ただ、雄太郎は悦子の”犯人が、家永看護婦を呼び出してとっさに刺した”という説には反対しますね。 特に、毒を塗ったナイフというところが引っかかるみたいです。 あと、最後に言った”ネコ”と言う言葉。そして、本当にネコに殺されたのではないかとです。 まあ、それはそうとして、確かに、猫がどう関わるのでしょう?
雄太郎は、防空壕の中で実際に何が行われたのか?をおこなってみます。 が、どうやっても家永看護婦を殺害した手順がわかりません。 このあたりは、うまいですね。 確かにこれでは、殺害できません。って、読者は思いますね。
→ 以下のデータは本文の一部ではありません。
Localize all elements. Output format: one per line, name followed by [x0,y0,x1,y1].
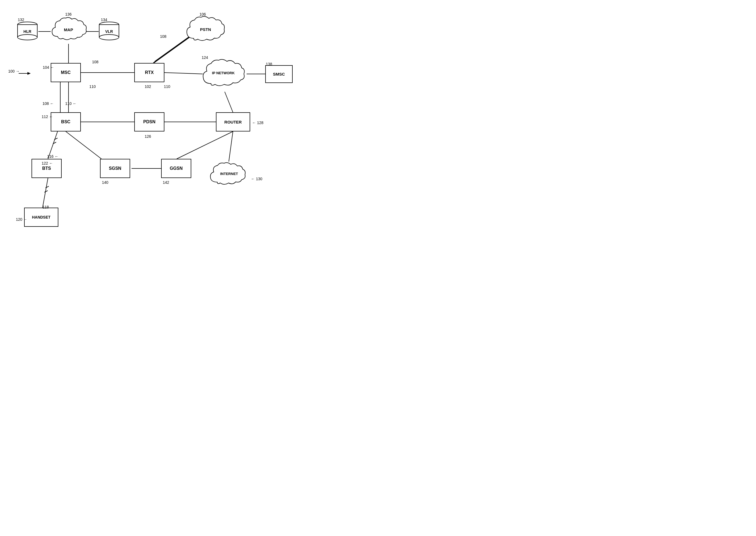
bsc-node: BSC [51,112,81,131]
svg-text:INTERNET: INTERNET [220,172,238,176]
svg-line-15 [53,142,56,144]
map-node: MAP [49,16,88,45]
smsc-node: SMSC [265,65,292,83]
ref-112: 112 ← [42,115,53,119]
svg-text:VLR: VLR [105,29,113,34]
ref-120: 120 ← [16,217,27,221]
ref-128: ← 128 [252,120,263,125]
msc-node: MSC [51,63,81,82]
svg-text:HLR: HLR [23,29,31,34]
ref-132: 132 [18,17,24,22]
ref-136: 136 [65,12,72,17]
ref-108-bsc: 108 ← [43,101,54,106]
ref-110-rtx: 110 [164,84,170,89]
svg-line-6 [164,73,203,74]
svg-marker-24 [27,72,31,75]
sgsn-node: SGSN [100,159,130,178]
ref-110-bsc: 110 ← [65,101,77,106]
ref-142: 142 [163,180,169,184]
ref-108-top: 108 [92,60,98,64]
ref-118: 118 [43,205,49,209]
ip-network-node: IP NETWORK [200,57,247,92]
ref-100: 100 → [8,69,19,73]
svg-line-14 [54,138,57,140]
svg-point-29 [17,35,37,40]
pstn-node: PSTN [184,15,226,47]
handset-node: HANDSET [24,208,58,227]
svg-point-36 [99,35,119,40]
ref-126: 126 [145,134,151,139]
ref-134: 134 [101,17,107,22]
ref-110-msc: 110 [89,84,96,89]
rtx-node: RTX [134,63,164,82]
ref-140: 140 [102,180,108,184]
svg-line-21 [46,186,49,188]
ref-102: 102 [145,84,151,89]
svg-text:PSTN: PSTN [200,27,211,32]
svg-text:MAP: MAP [64,27,73,32]
ref-124: 124 [202,55,208,60]
svg-line-18 [177,131,233,159]
hlr-node: HLR [17,21,38,41]
ref-122: 122 ← [42,161,53,165]
ref-108-pstn: 108 [160,34,166,39]
ggsn-node: GGSN [161,159,191,178]
ref-116: 116 ← [47,154,58,158]
pdsn-node: PDSN [134,112,164,131]
svg-line-19 [229,131,233,162]
router-node: ROUTER [216,112,250,131]
network-diagram: HLR MAP VLR MSC RTX PSTN [0,0,378,268]
ref-138: 138 [266,62,272,66]
ref-130: ← 130 [251,177,262,181]
internet-node: INTERNET [208,162,250,189]
ref-104: 104 ← [43,65,54,70]
svg-text:IP NETWORK: IP NETWORK [212,71,235,75]
ref-106: 106 [199,12,206,17]
svg-line-8 [225,92,233,112]
svg-line-16 [66,131,101,159]
svg-line-20 [43,178,48,208]
vlr-node: VLR [98,21,120,41]
svg-line-22 [44,191,48,192]
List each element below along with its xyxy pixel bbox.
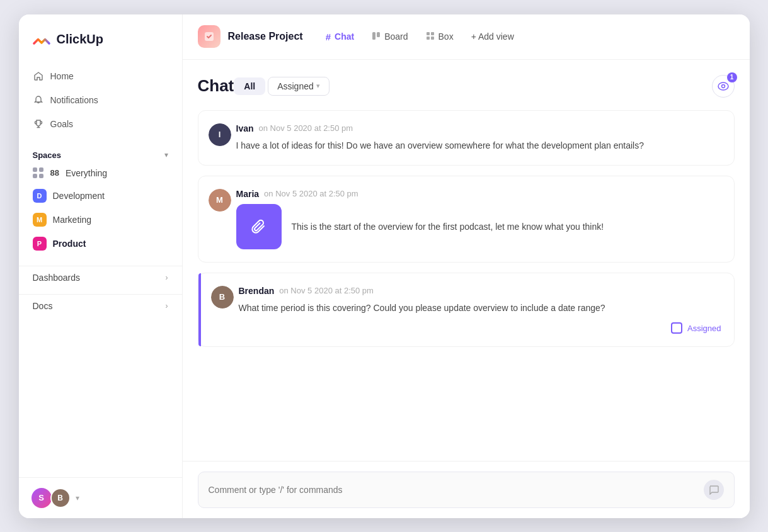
- message-author: Ivan: [236, 123, 254, 133]
- add-view-button[interactable]: + Add view: [464, 28, 522, 45]
- assigned-filter-label: Assigned: [277, 81, 314, 91]
- filter-assigned-dropdown[interactable]: Assigned ▾: [268, 77, 330, 96]
- marketing-label: Marketing: [53, 215, 91, 225]
- board-icon: [372, 31, 381, 42]
- chat-bubble-icon: [709, 485, 719, 495]
- message-card: I Ivan on Nov 5 2020 at 2:50 pm I have a…: [198, 110, 735, 166]
- comment-input-wrapper: [198, 472, 735, 508]
- filter-all-button[interactable]: All: [234, 77, 265, 95]
- add-view-label: + Add view: [471, 31, 514, 42]
- sidebar-item-development[interactable]: D Development: [26, 184, 175, 208]
- chat-area: Chat All Assigned ▾ 1: [183, 60, 750, 461]
- notifications-label: Notifications: [50, 95, 98, 105]
- chevron-right-icon: ›: [166, 302, 168, 310]
- chat-header: Chat All Assigned ▾ 1: [198, 75, 735, 98]
- assigned-label: Assigned: [687, 324, 721, 333]
- everything-label: Everything: [66, 168, 107, 178]
- home-label: Home: [50, 71, 74, 81]
- home-icon: [33, 71, 44, 82]
- svg-rect-7: [427, 37, 430, 40]
- box-icon: [426, 31, 435, 42]
- tab-chat[interactable]: # Chat: [318, 28, 362, 46]
- eye-icon: [718, 82, 729, 91]
- chevron-down-icon: ▾: [316, 82, 320, 90]
- avatar-brendan: B: [211, 286, 234, 308]
- sidebar-item-product[interactable]: P Product: [26, 232, 175, 256]
- avatar-s: S: [32, 488, 52, 508]
- comment-input-area: [183, 461, 750, 518]
- message-author: Maria: [236, 189, 260, 199]
- docs-label: Docs: [33, 301, 53, 311]
- clickup-logo-icon: [32, 30, 52, 50]
- development-badge: D: [33, 189, 47, 203]
- chevron-right-icon: ›: [166, 273, 168, 282]
- product-label: Product: [53, 239, 86, 249]
- svg-rect-3: [372, 32, 375, 40]
- hash-icon: #: [326, 31, 331, 42]
- spaces-title: Spaces: [33, 150, 62, 160]
- message-meta: Ivan on Nov 5 2020 at 2:50 pm: [236, 123, 721, 133]
- trophy-icon: [33, 118, 44, 130]
- spaces-section: Spaces ▾ 88 Everything: [19, 138, 182, 261]
- tab-board[interactable]: Board: [364, 28, 415, 46]
- logo-area: ClickUp: [19, 14, 182, 62]
- goals-label: Goals: [50, 119, 74, 129]
- svg-point-10: [721, 84, 725, 88]
- svg-rect-6: [431, 32, 434, 35]
- sidebar: ClickUp Home Notifications: [19, 14, 183, 518]
- message-meta: Maria on Nov 5 2020 at 2:50 pm: [236, 189, 721, 199]
- paperclip-icon: [250, 218, 268, 235]
- sidebar-item-dashboards[interactable]: Dashboards ›: [19, 266, 182, 289]
- sidebar-item-docs[interactable]: Docs ›: [19, 294, 182, 317]
- sidebar-item-home[interactable]: Home: [26, 65, 175, 88]
- chat-tab-label: Chat: [335, 31, 354, 42]
- topbar: Release Project # Chat Board: [183, 14, 750, 60]
- project-icon: [198, 25, 221, 48]
- sidebar-item-everything[interactable]: 88 Everything: [26, 162, 175, 184]
- message-text: This is the start of the overview for th…: [292, 220, 604, 234]
- main-nav: Home Notifications Goals: [19, 62, 182, 138]
- sidebar-item-notifications[interactable]: Notifications: [26, 89, 175, 111]
- message-text: I have a lot of ideas for this! Do we ha…: [236, 139, 721, 152]
- attachment-icon[interactable]: [236, 204, 282, 249]
- assigned-indicator: Assigned: [239, 322, 721, 334]
- user-dropdown-icon[interactable]: ▾: [76, 494, 79, 502]
- avatar-b: B: [50, 488, 71, 508]
- message-time: on Nov 5 2020 at 2:50 pm: [279, 286, 374, 295]
- everything-count: 88: [50, 168, 59, 178]
- watch-icon-container: 1: [712, 75, 735, 98]
- everything-icon: [33, 167, 44, 179]
- send-button[interactable]: [704, 480, 724, 500]
- tab-box[interactable]: Box: [418, 28, 461, 46]
- message-text: What time period is this covering? Could…: [239, 301, 721, 315]
- project-title: Release Project: [228, 31, 303, 42]
- comment-input[interactable]: [209, 485, 704, 495]
- sidebar-item-goals[interactable]: Goals: [26, 113, 175, 135]
- message-card: B Brendan on Nov 5 2020 at 2:50 pm What …: [198, 273, 735, 347]
- view-tabs: # Chat Board Box: [318, 28, 522, 46]
- assigned-checkbox[interactable]: [671, 322, 682, 334]
- chat-filters: All Assigned ▾: [234, 77, 329, 96]
- spaces-header[interactable]: Spaces ▾: [26, 148, 175, 162]
- svg-rect-5: [427, 32, 430, 35]
- development-label: Development: [53, 191, 105, 201]
- app-container: ClickUp Home Notifications: [19, 14, 750, 518]
- message-left-accent: [198, 273, 201, 346]
- sidebar-item-marketing[interactable]: M Marketing: [26, 208, 175, 232]
- message-time: on Nov 5 2020 at 2:50 pm: [264, 189, 358, 198]
- messages-container: I Ivan on Nov 5 2020 at 2:50 pm I have a…: [198, 110, 735, 461]
- product-badge: P: [33, 237, 47, 251]
- svg-rect-4: [377, 32, 380, 37]
- watch-badge: 1: [727, 72, 737, 82]
- svg-point-9: [718, 82, 728, 90]
- message-meta: Brendan on Nov 5 2020 at 2:50 pm: [239, 286, 721, 296]
- logo-text: ClickUp: [57, 32, 103, 47]
- main-content: Release Project # Chat Board: [183, 14, 750, 518]
- board-tab-label: Board: [384, 31, 408, 42]
- chat-title: Chat: [198, 76, 234, 96]
- user-area: S B ▾: [19, 477, 182, 518]
- attachment-preview: This is the start of the overview for th…: [236, 204, 721, 249]
- svg-rect-8: [431, 37, 434, 40]
- bell-icon: [33, 94, 44, 106]
- message-author: Brendan: [239, 286, 275, 296]
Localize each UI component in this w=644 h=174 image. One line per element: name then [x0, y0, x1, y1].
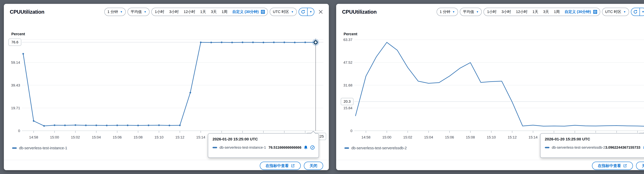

そんなことをやっている時に、箱崎医院長が訪ねてきます。 そこで、敬二のこと、英一のこと、平坂の細君が英一の高校時代のクラスメイトだったことなどを話します。 それから、人見看護婦が平坂の付添を断ったことを話します。 その後、これが一番肝心な話だと思うのですが、昨日の峰岸警部から雄太郎への電話をとったのが箱崎医院長だったことを確認します。 その電話の内容を他人に喋ったかを、雄太郎はわざわざ確認しますね。 それほど意味があることだとは思えないのにです。 何の意味があるのでしょう?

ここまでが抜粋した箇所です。